Dershowitz contends that these two additions were, “consistent with Jefferson’s deistic views,” and “were not inconsistent with Jefferson’s nonintervening watchmaker God.”4 Nothing could be further from the truth. The final “unanimous Declaration,” with the two additional references to God, became the product and ownership of the representatives “of the thirteen united States of America.” I have elsewhere, presented in detail the theology and religious beliefs of the Second Continental Congress as well as their exact, unalterable, and irrefutable understanding of the Declaration’s God.5 Every liberty loving American needs to be aware of these truths.

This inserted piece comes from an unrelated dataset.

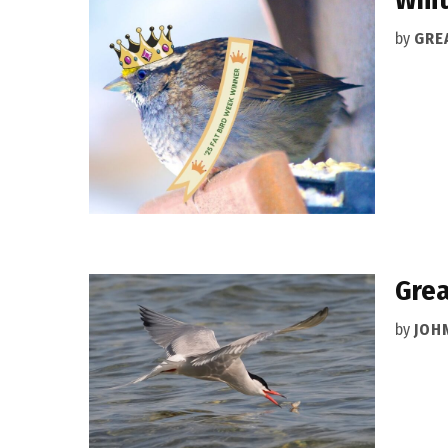
by
GRE
Grea
by
JOH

In addition Dershowitz declares, “This is not the first time in history that religious fundamentalism has sought to declare our heterogeneous country to be a ‘Christian nation.’”6 With this assertion he exposes his abysmal lack of knowledge concerning the true position of Christianity in American history, as well as the vast difference between a theocracy and what constitutes America being a “Christian nation.” However, he is far from being alone on this account.

Frederick Mark Gedicks, Professor of Law at the Reuben Clark Law School in Brigham Young University, writes in the Oxford Companion to the Supreme Court of the United States:

The development of the constitutional law of religion by the Supreme Court came at the end of a decisive shift in public values in the United States from Protestantism to secularism. From the founding era at the end of the eighteenth century until well into the twentieth century, Protestant religion was thought to be a significant and legitimate component of American public life. By the 1940s, however, American public life had become largely secular, although large numbers of Americans remained committed to traditional religious beliefs and practices in their private lives. The constitutional doctrines developed by the Court under the free exercise and establishment clauses can best be understood as the product of the Court’s struggle to define appropriate relationships between religion and government within the context of a secular public culture that considers religion a predominantly private activity of no unique social significance.7 (Emphasis added.)

Gedicks’ observation is extremely important. The problem is, the Supreme Court arrogantly assumes it has a constitutional right to redefine the meaning of the First Amendment religion clauses to fit a secularist accommodation. This would require a complete bastardization of these clauses. The beauty of the First Amendment religion clauses are, they can never legitimately be altered from their original meaning and intent. And this is where, so to speak, “the rubber meets the road.” What is the accurate definition of religion in the First Amendment?

James Madison, in his Memorial and Remonstrance Against Religious Assessments, quoting directly from George Mason’s Virginia Declaration of Rights, stated that “religion” is “the duty which we owe to our Creator, and the manner of discharging it.”8 Now, the question is, “who is the Creator?” The answer: Christ Jesus!9 The religion clauses in the First Amendment to the Constitution of the United States of America deal specifically with Christianity alone. And, this is the case with the religious test clause in Article 6, Section 3 of the Constitution as well. (Creator in the Declaration of Independence is no different!) The deliberate, ungodly debasement by the Supreme Court by falsifying the definition has been the desire of secularists for eons.